Do you ever look at foam rollers at the gym or fitness studio and wonder what they are, and how to use them? Or maybe you have seen them for sale in stores.
Well they are one of my all-time favorite tools to help with muscle imbalances and soreness!
Since this month I’m talking about tactical ways to upgrade your life … I’m going to tell you exactly what you need to know so you can start using them to upgrade your own body in just a few minutes a day!
The history is actually pretty interesting, since they are a relatively new addition to fitness!
Foam rollers only first started being used back around the 1980’s. There is a form of bodywork called the Feldenkrais Method, which was created to help people move pain-free.
Back then, they used the kind of foam rollers you find in packing materials, and they were used mostly to help people improve their balance.
But after awhile, one of Feldenkreis practitioners started using a foam roll as a self-massage tool, and it wasn’t long before others joined in. They were surprised at how pressing up against the foam roll helped with aching muscles.
Eventually, professional dancers started using foam rolls to help cope with overworked muscles … and then physical therapists got on the bandwagon, and started incorporating them into their practice.
It wasn’t long until the fitness world dove in, back in the early 2000’s.
There are lots of benefits of using foam rollers.
Ok, so here are just three of the many benefits:
The first benefit is that foam rollers can help lower your risk of developing muscle adhesions. Adhesions can happen when you hold your body in a position for a long period of time, like sitting, or you do the same movement over and over again, like running.
An adhesion occurs when collagen builds up between your muscles, making it hard for them to glide over each other. Rolling your muscles over the foam roll can cut that collagen development back, so your muscles can move more freely.
Second, rolling over the muscles can release tightness within the muscle, improving your range of motion, which means you feel more flexible and relaxed.
Third, sometimes those tight muscles can mess with what’s called the length-tension relationship between your muscles. This one is more complicated but it affects a lot of people.
When you move your body – whether you’re doing something simple like bending your arm or standing up from the couch – it actually requires the use of many muscles at the same time.
If one of those muscles is tight, over time it can throw off the rest of the movement chain, leading to imbalances, pain, and even injury.
Foam rolling can help even out those imbalances.
I want to tell you two things you should know about when it comes to WHEN to use a foam roll.
Number one, if you’re using a foam roll as part of your warmup, you only want to briefly roll over each muscle, to increase blood flow and reduce tension.
That’s because holding your muscle against the roller too long can desensitize it, which can interfere with its ability to contract – and you definitely want it to be able to fully contract during your workout!
But if you are foam rolling AFTER a workout or at another time in the day, you can hold your muscles on the roll to help reduce tension on tight areas for up to 90 seconds.
I want to give you a couple of basic rules for foam rolling: :/
● You never want to roll over your joints … keep it focused on your muscles!
● You probably will feel some discomfort, but you should never feel actual pain.
● Make sure you keep your abs engaged and that you hold good posture while you’re rolling.
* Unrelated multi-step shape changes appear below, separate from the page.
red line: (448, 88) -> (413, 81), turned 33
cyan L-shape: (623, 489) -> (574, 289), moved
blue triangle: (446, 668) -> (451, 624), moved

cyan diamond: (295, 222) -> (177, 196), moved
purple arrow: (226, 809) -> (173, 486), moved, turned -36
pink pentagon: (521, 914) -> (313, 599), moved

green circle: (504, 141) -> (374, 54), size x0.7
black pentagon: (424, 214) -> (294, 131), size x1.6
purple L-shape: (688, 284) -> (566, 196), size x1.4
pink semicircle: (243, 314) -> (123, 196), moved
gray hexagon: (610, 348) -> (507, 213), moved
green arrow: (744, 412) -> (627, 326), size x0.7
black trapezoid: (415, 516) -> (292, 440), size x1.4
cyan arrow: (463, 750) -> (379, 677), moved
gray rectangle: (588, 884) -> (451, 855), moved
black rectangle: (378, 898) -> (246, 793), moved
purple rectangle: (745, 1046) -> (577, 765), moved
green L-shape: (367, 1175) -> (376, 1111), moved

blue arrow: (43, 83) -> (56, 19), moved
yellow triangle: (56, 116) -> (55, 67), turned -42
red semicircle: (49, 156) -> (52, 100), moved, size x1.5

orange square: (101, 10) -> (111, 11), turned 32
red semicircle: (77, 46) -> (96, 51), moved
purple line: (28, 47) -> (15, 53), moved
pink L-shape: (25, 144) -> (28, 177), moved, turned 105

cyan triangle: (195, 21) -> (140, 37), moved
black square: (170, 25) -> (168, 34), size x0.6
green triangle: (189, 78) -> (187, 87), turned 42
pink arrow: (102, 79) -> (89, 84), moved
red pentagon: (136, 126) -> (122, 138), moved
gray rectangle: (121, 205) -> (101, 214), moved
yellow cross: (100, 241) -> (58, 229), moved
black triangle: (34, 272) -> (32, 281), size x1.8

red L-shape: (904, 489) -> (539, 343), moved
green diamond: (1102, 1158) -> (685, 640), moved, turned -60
You want your muscles in optimal position to make the most of your foam rolling session!
● It’s always a good idea to check with your doc before you begin anything new, and that includes foam rolling, especially if you have an injury, medical issue or are on any medications.
Now, I’m going to explain to you three of the most important areas to use the foam roller on. We are all different, but most of us are really tight through these parts of the body.
If you want to see how they are done you can by clicking this link.
First, let’s roll out the lats, which are the big muscles in your upper and mid-back. These are tight for nearly everyone who does any resistance training, or anyone who sits a lot at a desk, driving, etc.
You’re going to lie on your side, with your bottom arm raised over the head, the foam roll just below your armpit, your thumb pointing up, toward the ceiling. You might have to roll forward or backward just a little to feel the most benefit from this.
Then, slowly roll down toward your hips, stopping whenever you feel a tender spot.
If it feels extra painful, try to take some weight off the roll.
Our second area targets your calves, which feel SO GOOD after you are done! Basically, you want to sit on the floor with your legs stretched out in front of you and your calves on the foam roll.
Cross your left leg over your right to add more pressure. If that’s too much, you can do both calves at the same time.
Slowly roll calf area to find the most tender spot. Hold that spot for until the discomfort is reduced. Then switch legs and repeat on the other side!
Now, we’re going to roll a muscle that not many people know about, but one that can cause a surprising number of issues for people.
It’s called the piriformis, and it literally can be a pain in the butt for some people!
Your going to sit on the foam roll, and cross your left foot over your right knee. Lean onto the left side, so that your left hip is pressing into the roll. Now, you are going to roll around your hip to find a tender spot. You might have to roll back and forth a little.
Once you find the spot, hold for 30 to 90 seconds to release it.
This is another one that can have a big payoff that you will notice as soon as you stand up and walk around!
I hope this info on foam rolling helps you! If you don’t have a roller at home, you can pick one up online or at any sports store for about $10-$20.